For each record here, output an exact copy.
※ ※ ※
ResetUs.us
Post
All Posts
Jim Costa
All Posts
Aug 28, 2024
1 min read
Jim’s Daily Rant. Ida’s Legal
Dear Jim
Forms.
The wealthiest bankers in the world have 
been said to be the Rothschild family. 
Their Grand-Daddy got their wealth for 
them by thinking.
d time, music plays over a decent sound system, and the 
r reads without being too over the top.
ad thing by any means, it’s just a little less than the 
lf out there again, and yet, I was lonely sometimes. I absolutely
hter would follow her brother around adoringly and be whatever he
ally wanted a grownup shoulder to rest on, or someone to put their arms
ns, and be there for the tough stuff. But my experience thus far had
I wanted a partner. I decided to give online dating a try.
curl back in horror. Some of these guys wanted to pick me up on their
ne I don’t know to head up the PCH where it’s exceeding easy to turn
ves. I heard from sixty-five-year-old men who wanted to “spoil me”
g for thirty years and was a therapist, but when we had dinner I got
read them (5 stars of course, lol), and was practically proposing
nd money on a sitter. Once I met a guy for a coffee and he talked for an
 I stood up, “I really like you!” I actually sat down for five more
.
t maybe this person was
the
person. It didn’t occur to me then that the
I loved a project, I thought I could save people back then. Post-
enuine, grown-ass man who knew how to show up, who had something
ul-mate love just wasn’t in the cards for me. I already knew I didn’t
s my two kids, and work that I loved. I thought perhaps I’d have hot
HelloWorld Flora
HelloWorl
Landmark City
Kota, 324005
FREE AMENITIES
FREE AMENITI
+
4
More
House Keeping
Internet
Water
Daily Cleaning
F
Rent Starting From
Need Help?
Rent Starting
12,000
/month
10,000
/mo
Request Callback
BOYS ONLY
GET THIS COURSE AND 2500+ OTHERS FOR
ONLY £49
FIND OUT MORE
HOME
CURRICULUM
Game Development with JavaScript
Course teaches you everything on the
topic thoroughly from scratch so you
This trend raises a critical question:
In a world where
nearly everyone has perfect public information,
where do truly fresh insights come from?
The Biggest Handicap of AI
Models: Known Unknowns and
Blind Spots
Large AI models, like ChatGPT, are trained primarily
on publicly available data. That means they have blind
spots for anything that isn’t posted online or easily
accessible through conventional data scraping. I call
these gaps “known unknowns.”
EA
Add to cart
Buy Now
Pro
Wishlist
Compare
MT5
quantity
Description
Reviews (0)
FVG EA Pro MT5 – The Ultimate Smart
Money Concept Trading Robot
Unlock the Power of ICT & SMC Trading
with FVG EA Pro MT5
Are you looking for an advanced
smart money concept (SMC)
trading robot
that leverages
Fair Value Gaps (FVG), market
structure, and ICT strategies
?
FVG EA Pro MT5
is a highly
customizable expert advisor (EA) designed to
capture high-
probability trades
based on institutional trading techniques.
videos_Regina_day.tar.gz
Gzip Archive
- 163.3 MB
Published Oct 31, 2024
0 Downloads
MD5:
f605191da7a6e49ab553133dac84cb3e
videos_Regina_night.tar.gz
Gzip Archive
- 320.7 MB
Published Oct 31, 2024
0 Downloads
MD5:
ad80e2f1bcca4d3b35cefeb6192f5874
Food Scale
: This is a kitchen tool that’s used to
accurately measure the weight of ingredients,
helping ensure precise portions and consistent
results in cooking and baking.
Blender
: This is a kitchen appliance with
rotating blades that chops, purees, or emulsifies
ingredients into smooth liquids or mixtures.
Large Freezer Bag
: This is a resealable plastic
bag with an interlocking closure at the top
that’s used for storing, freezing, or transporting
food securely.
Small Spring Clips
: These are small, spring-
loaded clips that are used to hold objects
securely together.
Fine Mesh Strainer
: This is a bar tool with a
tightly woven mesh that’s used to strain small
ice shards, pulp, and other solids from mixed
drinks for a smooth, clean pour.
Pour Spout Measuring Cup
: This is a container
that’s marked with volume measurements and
※ ※ ※
- [RESULT]:
ResetUs.us
Post
All Posts
Jim Costa
All Posts
Aug 28, 2024
1 min read
Jim’s Daily Rant. Ida’s Legal
Dear Jim
Forms.
The wealthiest bankers in the world have 
been said to be the Rothschild family. 
Their Grand-Daddy got their wealth for 
them by thinking.
d time, music plays over a decent sound system, and the 
r reads without being too over the top.
ad thing by any means, it’s just a little less than the 
lf out there again, and yet, I was lonely sometimes. I absolutely
hter would follow her brother around adoringly and be whatever he
ally wanted a grownup shoulder to rest on, or someone to put their arms
ns, and be there for the tough stuff. But my experience thus far had
I wanted a partner. I decided to give online dating a try.
curl back in horror. Some of these guys wanted to pick me up on their
ne I don’t know to head up the PCH where it’s exceeding easy to turn
ves. I heard from sixty-five-year-old men who wanted to “spoil me”
g for thirty years and was a therapist, but when we had dinner I got
read them (5 stars of course, lol), and was practically proposing
nd money on a sitter. Once I met a guy for a coffee and he talked for an
 I stood up, “I really like you!” I actually sat down for five more
.
t maybe this person was
the
person. It didn’t occur to me then that the
I loved a project, I thought I could save people back then. Post-
enuine, grown-ass man who knew how to show up, who had something
ul-mate love just wasn’t in the cards for me. I already knew I didn’t
s my two kids, and work that I loved. I thought perhaps I’d have hot
HelloWorld Flora
HelloWorl
Landmark City
Kota, 324005
FREE AMENITIES
FREE AMENITI
+
4
More
House Keeping
Internet
Water
Daily Cleaning
F
Rent Starting From
Need Help?
Rent Starting
12,000
/month
10,000
/mo
Request Callback
BOYS ONLY
GET THIS COURSE AND 2500+ OTHERS FOR
ONLY £49
FIND OUT MORE
HOME
CURRICULUM
Game Development with JavaScript
Course teaches you everything on the
topic thoroughly from scratch so you
This trend raises a critical question:
In a world where
nearly everyone has perfect public information,
where do truly fresh insights come from?
The Biggest Handicap of AI
Models: Known Unknowns and
Blind Spots
Large AI models, like ChatGPT, are trained primarily
on publicly available data. That means they have blind
spots for anything that isn’t posted online or easily
accessible through conventional data scraping. I call
these gaps “known unknowns.”
EA
Add to cart
Buy Now
Pro
Wishlist
Compare
MT5
quantity
Description
Reviews (0)
FVG EA Pro MT5 – The Ultimate Smart
Money Concept Trading Robot
Unlock the Power of ICT & SMC Trading
with FVG EA Pro MT5
Are you looking for an advanced
smart money concept (SMC)
trading robot
that leverages
Fair Value Gaps (FVG), market
structure, and ICT strategies
?
FVG EA Pro MT5
is a highly
customizable expert advisor (EA) designed to
capture high-
probability trades
based on institutional trading techniques.
videos_Regina_day.tar.gz
Gzip Archive
- 163.3 MB
Published Oct 31, 2024
0 Downloads
MD5:
f605191da7a6e49ab553133dac84cb3e
videos_Regina_night.tar.gz
Gzip Archive
- 320.7 MB
Published Oct 31, 2024
0 Downloads
MD5:
ad80e2f1bcca4d3b35cefeb6192f5874
Food Scale
: This is a kitchen tool that’s used to
accurately measure the weight of ingredients,
helping ensure precise portions and consistent
results in cooking and baking.
Blender
: This is a kitchen appliance with
rotating blades that chops, purees, or emulsifies
ingredients into smooth liquids or mixtures.
Large Freezer Bag
: This is a resealable plastic
bag with an interlocking closure at the top
that’s used for storing, freezing, or transporting
food securely.
Small Spring Clips
: These are small, spring-
loaded clips that are used to hold objects
securely together.
Fine Mesh Strainer
: This is a bar tool with a
tightly woven mesh that’s used to strain small
ice shards, pulp, and other solids from mixed
drinks for a smooth, clean pour.
Pour Spout Measuring Cup
: This is a container
that’s marked with volume measurements and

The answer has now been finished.